===== DATA TO PROCESS
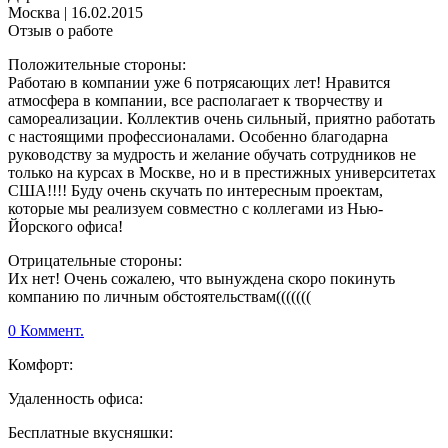
Москва
|
16.02.2015
Отзыв о работе
Положительные стороны:
Работаю в компании уже 6 потрясающих лет! Нравится
атмосфера в компании, все располагает к творчеству и
самореализации. Коллектив очень сильный, приятно работать
с настоящими профессионалами. Особенно благодарна
руководству за мудрость и желание обучать сотрудников не
только на курсах в Москве, но и в престижных университетах
США!!!! Буду очень скучать по интересным проектам,
которые мы реализуем совместно с коллегами из Нью-
Йорского офиса!
Отрицательные стороны:
Их нет! Очень сожалею, что вынуждена скоро покинуть
компанию по личным обстоятельствам(((((((
0 Коммент.
Комфорт:
Удаленность офиса:
Бесплатные вкусняшки:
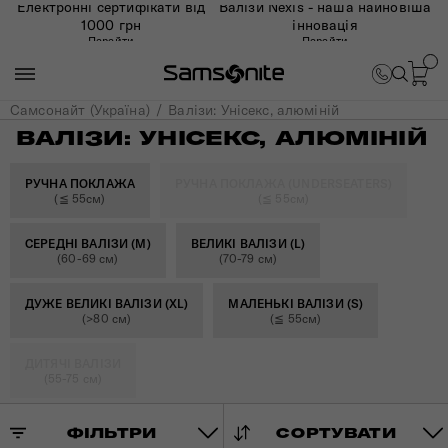
Електронні сертифікати від
Валізи Nexis - наша найновіша
1000 грн
інновація
Перейти
Перейти
Самсонайт (Україна)
Валізи: Унісекс, алюміній
ВАЛІЗИ: УНІСЕКС, АЛЮМІНІЙ
РУЧНА ПОКЛАЖА
РУЧНА ПОКЛАЖА (UNDERSEATERS)
(≦ 55см)
(≦ 55см)
СЕРЕДНІ ВАЛІЗИ (M)
ВЕЛИКІ ВАЛІЗИ (L)
(60-69 см)
(70-79 см)
ДУЖЕ ВЕЛИКІ ВАЛІЗИ (XL)
МАЛЕНЬКІ ВАЛІЗИ (S)
(>80 см)
(≦ 55см)
ДИТЯЧІ ВАЛІЗИ
(55-75 см)
ФІЛЬТРИ
СОРТУВАТИ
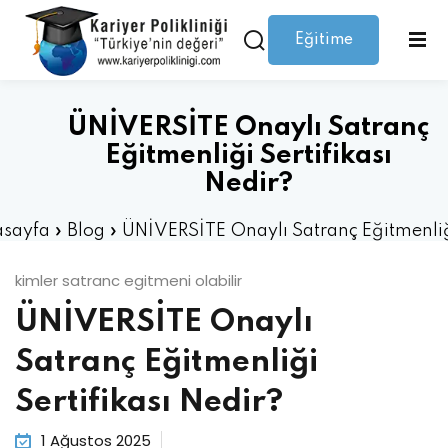
Eğitime
Giriş yap
Kaydolmak
Giriş
Giriş yap
ÜNİVERSİTE Onaylı Satranç
Hesabınız yok mu?
Kaydolmak
Eğitmenliği Sertifikası
Nedir?
sayfa
»
Blog
»
ÜNİVERSİTE Onaylı Satranç Eğitmenli
Sertifikası Nedir?
kimler satranc egitmeni olabilir
ÜNİVERSİTE Onaylı
Şifrenizi mi kaybettiniz?
Beni hatırla
Satranç Eğitmenliği
Sertifikası Nedir?
1 Ağustos 2025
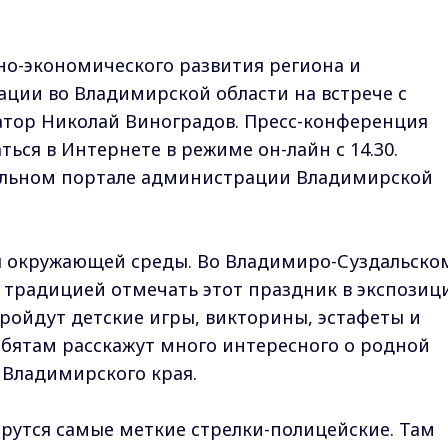
но-экономического развития региона и
ции во Владимирской области на встрече с
атор Николай Виноградов. Пресс-конференция
ться в Интернете в режиме он-лайн с 14.30.
альном портале администрации Владимирской
 окружающей среды. Во Владимиро-Суздальско
 традицией отмечать этот праздник в экспозиц
пройдут детские игры, викторины, эстафеты и
Ребятам расскажут много интересного о родной
е Владимирского края.
ерутся самые меткие стрелки-полицейские. Там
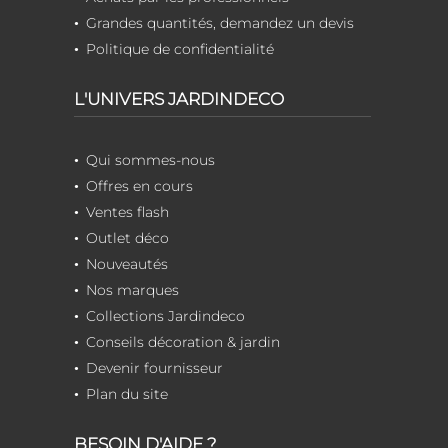
Grandes quantités, demandez un devis
Politique de confidentialité
L'UNIVERS JARDINDECO
Qui sommes-nous
Offres en cours
Ventes flash
Outlet déco
Nouveautés
Nos marques
Collections Jardindeco
Conseils décoration & jardin
Devenir fournisseur
Plan du site
BESOIN D'AIDE ?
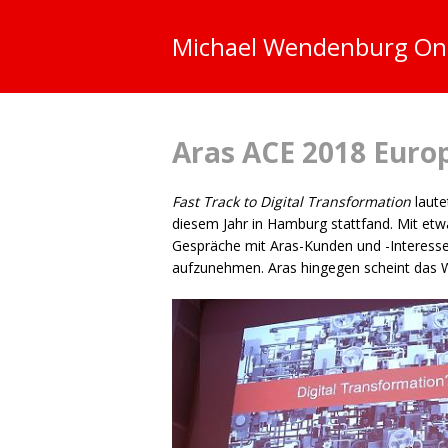
Michael Wendenburg
On
Aras
ACE
2018 Europ
Fast Track to Digital Transformation
laute
diesem Jahr in Hamburg stattfand. Mit etw
Gespräche mit Aras-Kunden und -Interessen
aufzunehmen. Aras hingegen scheint das 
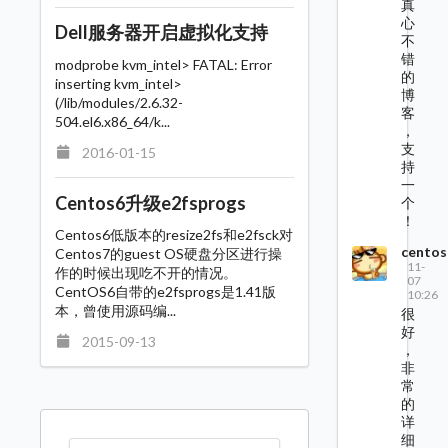
真
心
Dell服务器开启虚拟化支持
不
错
modprobe kvm_intel> FATAL: Error
的
inserting kvm_intel>
博
(/lib/modules/2.6.32-
客
504.el6.x86_64/k...
，
支
2016-01-15
持
一
Centos6升级e2fsprogs
个
！
Centos6低版本的resize2fs和e2fsck对
centos
Centos7的guest OS硬盘分区进行操
11-
作的时候出现吃不开的情况。
07
CentOS6自带的e2fsprogs是1.41版
10:26
本，曾使用源码编...
很
好
2015-09-13
，
非
常
的
详
细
==========
EXERCISE => In your copy, reproduce the data above exactly and skip every picture.

PROBLEM SOLUTION =>
Москва
|
16.02.2015
Отзыв о работе
Положительные стороны:
Работаю в компании уже 6 потрясающих лет! Нравится
атмосфера в компании, все располагает к творчеству и
самореализации. Коллектив очень сильный, приятно работать
с настоящими профессионалами. Особенно благодарна
руководству за мудрость и желание обучать сотрудников не
только на курсах в Москве, но и в престижных университетах
США!!!! Буду очень скучать по интересным проектам,
которые мы реализуем совместно с коллегами из Нью-
Йорского офиса!
Отрицательные стороны:
Их нет! Очень сожалею, что вынуждена скоро покинуть
компанию по личным обстоятельствам(((((((
0 Коммент.
Комфорт:
Удаленность офиса:
Бесплатные вкусняшки:
Електронні сертифікати від
Валізи Nexis - наша найновіша
1000 грн
інновація
Перейти
Перейти
Самсонайт (Україна)
Валізи: Унісекс, алюміній
ВАЛІЗИ: УНІСЕКС, АЛЮМІНІЙ
РУЧНА ПОКЛАЖА
РУЧНА ПОКЛАЖА (UNDERSEATERS)
(≦ 55см)
(≦ 55см)
СЕРЕДНІ ВАЛІЗИ (M)
ВЕЛИКІ ВАЛІЗИ (L)
(60-69 см)
(70-79 см)
ДУЖЕ ВЕЛИКІ ВАЛІЗИ (XL)
МАЛЕНЬКІ ВАЛІЗИ (S)
(>80 см)
(≦ 55см)
ДИТЯЧІ ВАЛІЗИ
(55-75 см)
ФІЛЬТРИ
СОРТУВАТИ
Eğitime
Giriş yap
Kaydolmak
Giriş
Giriş yap
ÜNİVERSİTE Onaylı Satranç
Hesabınız yok mu?
Kaydolmak
Eğitmenliği Sertifikası
Nedir?
sayfa
»
Blog
»
ÜNİVERSİTE Onaylı Satranç Eğitmenli
Sertifikası Nedir?
kimler satranc egitmeni olabilir
ÜNİVERSİTE Onaylı
Şifrenizi mi kaybettiniz?
Beni hatırla
Satranç Eğitmenliği
Sertifikası Nedir?
1 Ağustos 2025
но-экономического развития региона и
ции во Владимирской области на встрече с
атор Николай Виноградов. Пресс-конференция
ться в Интернете в режиме он-лайн с 14.30.
альном портале администрации Владимирской
 окружающей среды. Во Владимиро-Суздальско
 традицией отмечать этот праздник в экспозиц
пройдут детские игры, викторины, эстафеты и
Ребятам расскажут много интересного о родной
е Владимирского края.
ерутся самые меткие стрелки-полицейские. Там
Grandes quantités, demandez un devis
Politique de confidentialité
L'UNIVERS JARDINDECO
Qui sommes-nous
Offres en cours
Ventes flash
Outlet déco
Nouveautés
Nos marques
Collections Jardindeco
Conseils décoration & jardin
Devenir fournisseur
Plan du site
BESOIN D'AIDE ?
Michael Wendenburg
On
Aras
ACE
2018 Europ
Fast Track to Digital Transformation
laute
diesem Jahr in Hamburg stattfand. Mit etw
Gespräche mit Aras-Kunden und -Interessen
aufzunehmen. Aras hingegen scheint das 
真
心
Dell服务器开启虚拟化支持
不
错
modprobe kvm_intel> FATAL: Error
的
inserting kvm_intel>
博
(/lib/modules/2.6.32-
客
504.el6.x86_64/k...
，
支
2016-01-15
持
一
Centos6升级e2fsprogs
个
！
Centos6低版本的resize2fs和e2fsck对
centos
Centos7的guest OS硬盘分区进行操
11-
作的时候出现吃不开的情况。
07
CentOS6自带的e2fsprogs是1.41版
10:26
本，曾使用源码编...
很
好
2015-09-13
，
非
常
的
详
细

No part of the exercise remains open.